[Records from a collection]
# # # # # # #

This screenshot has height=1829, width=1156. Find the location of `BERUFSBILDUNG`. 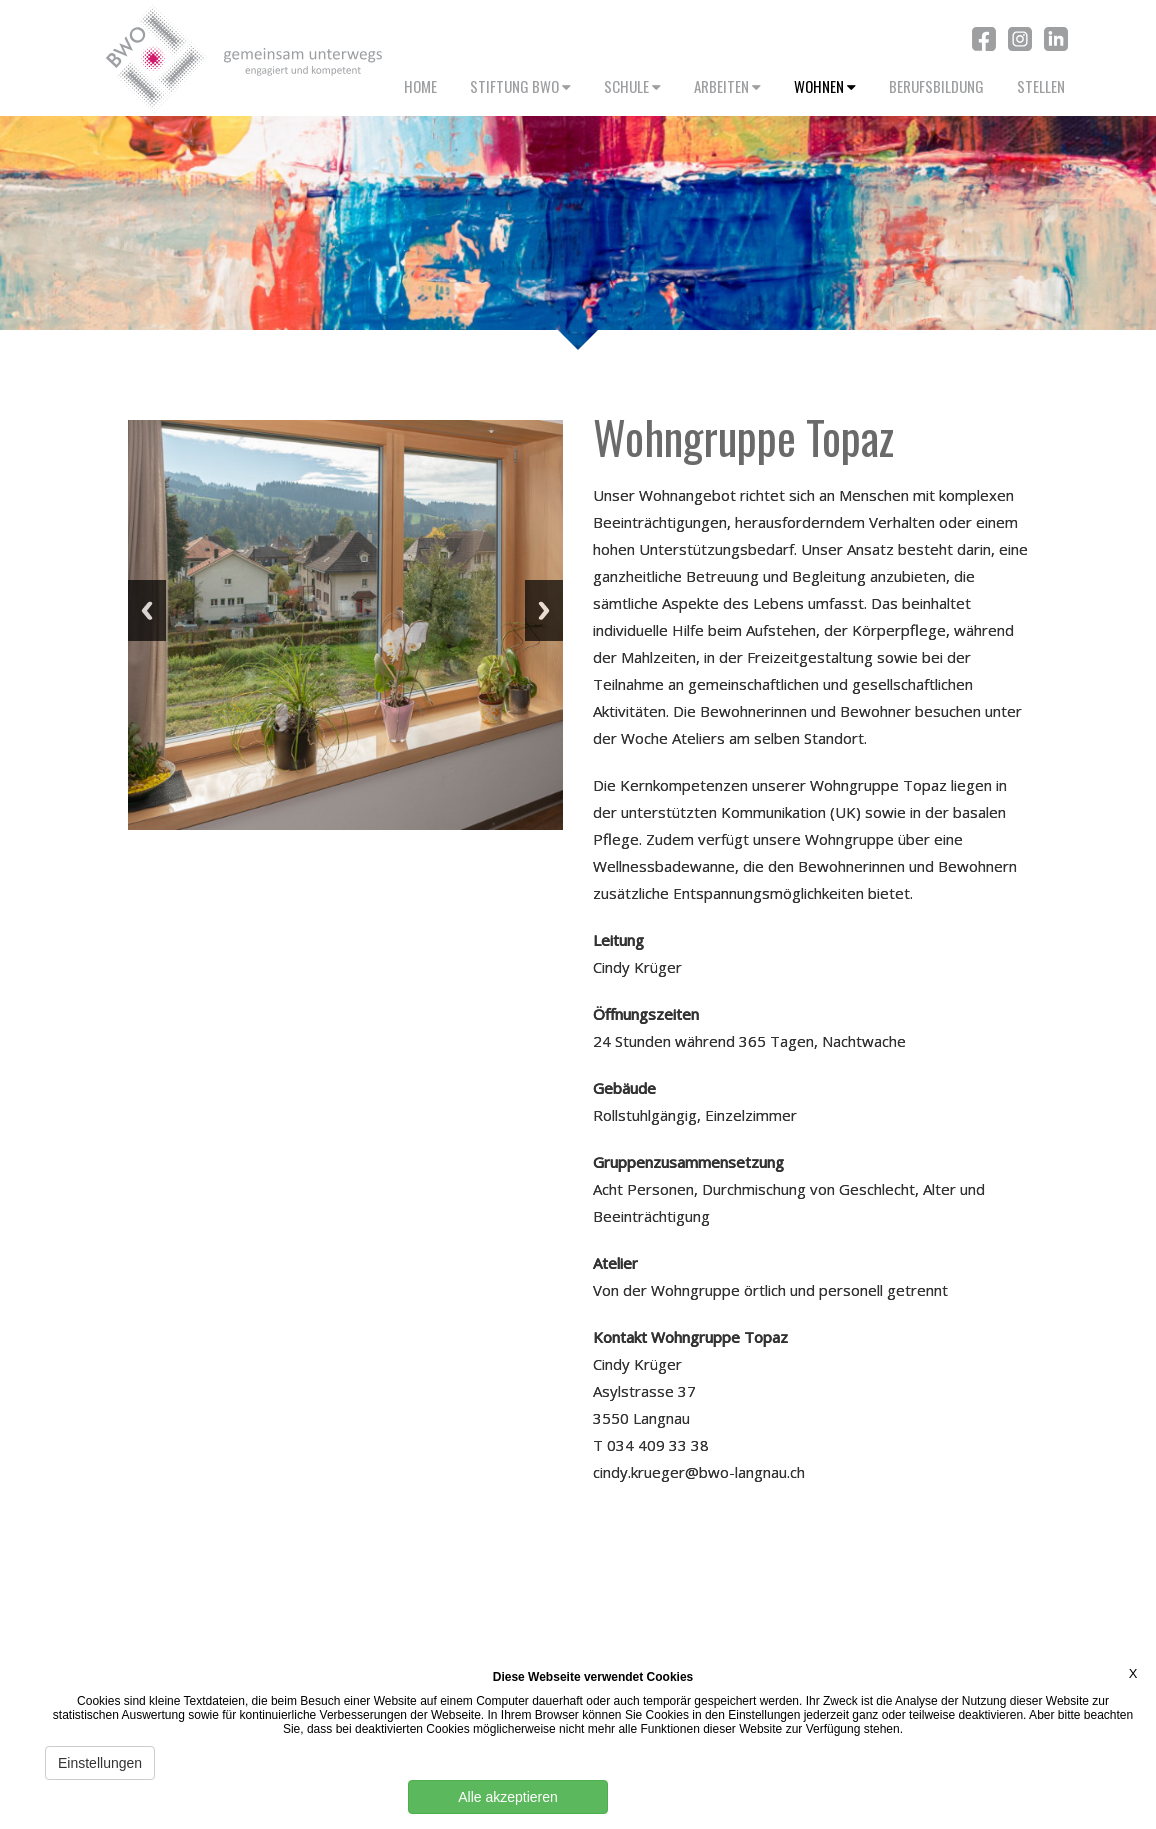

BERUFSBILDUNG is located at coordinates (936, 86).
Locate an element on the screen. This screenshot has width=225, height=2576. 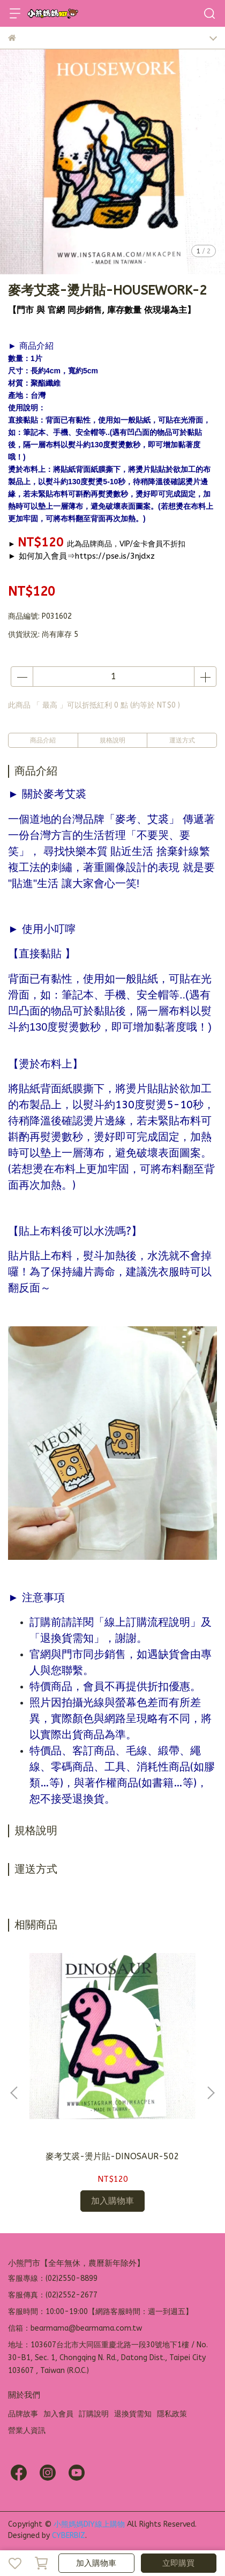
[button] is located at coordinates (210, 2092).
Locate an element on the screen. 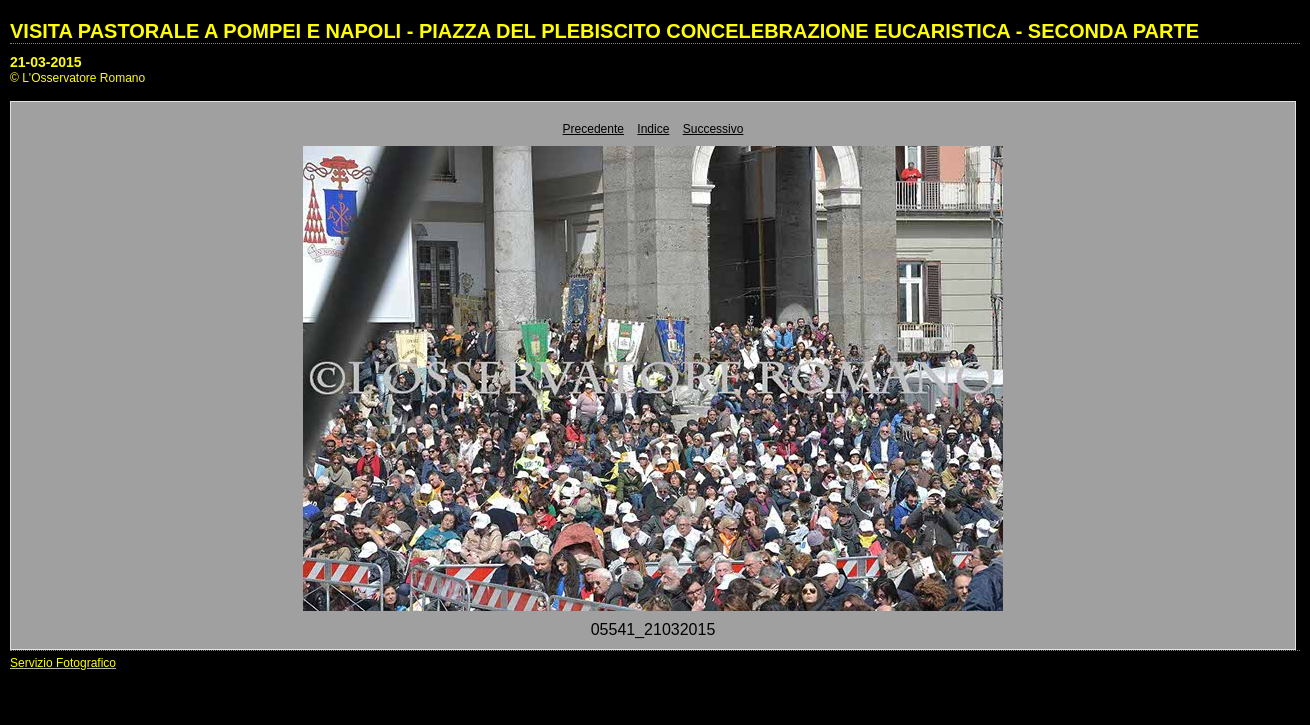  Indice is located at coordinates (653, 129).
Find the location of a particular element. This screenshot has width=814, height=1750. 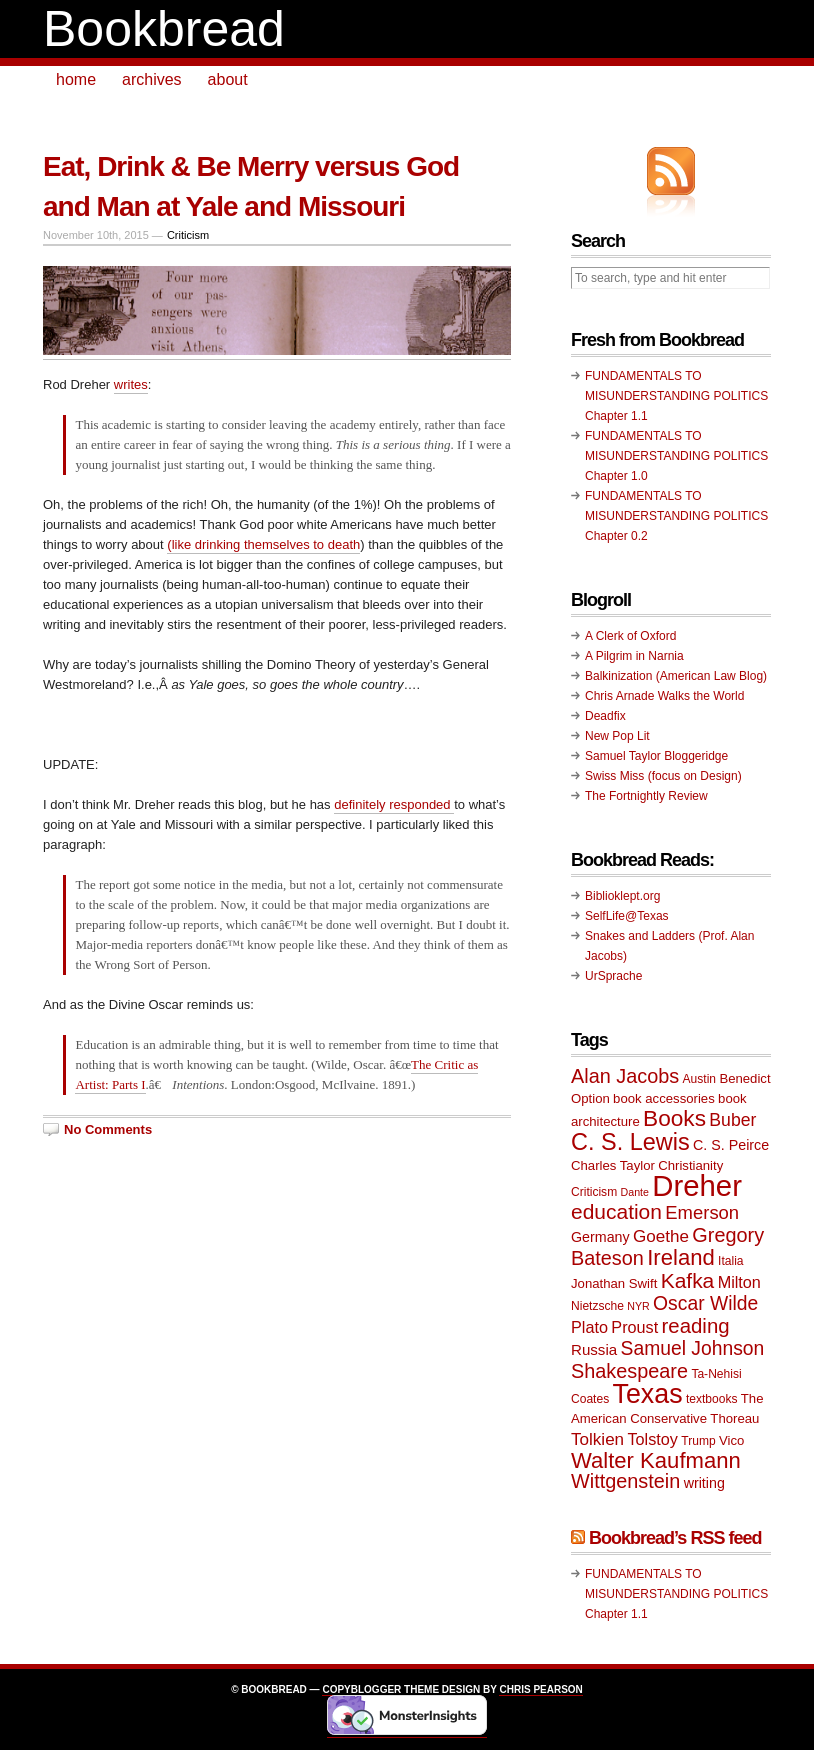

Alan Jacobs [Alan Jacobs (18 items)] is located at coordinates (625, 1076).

# # # # # # #

- [TASK OBJECTIVE]: Take the line containing "Find the location of a" and every line after it up to the end of the entries, and quote them exactly. Both ends count; the pictures do not.

- [TASK SOLUTION]:
Find the location of a particular element. This screenshot has width=814, height=1750. 

Alan Jacobs [Alan Jacobs (18 items)] is located at coordinates (625, 1076).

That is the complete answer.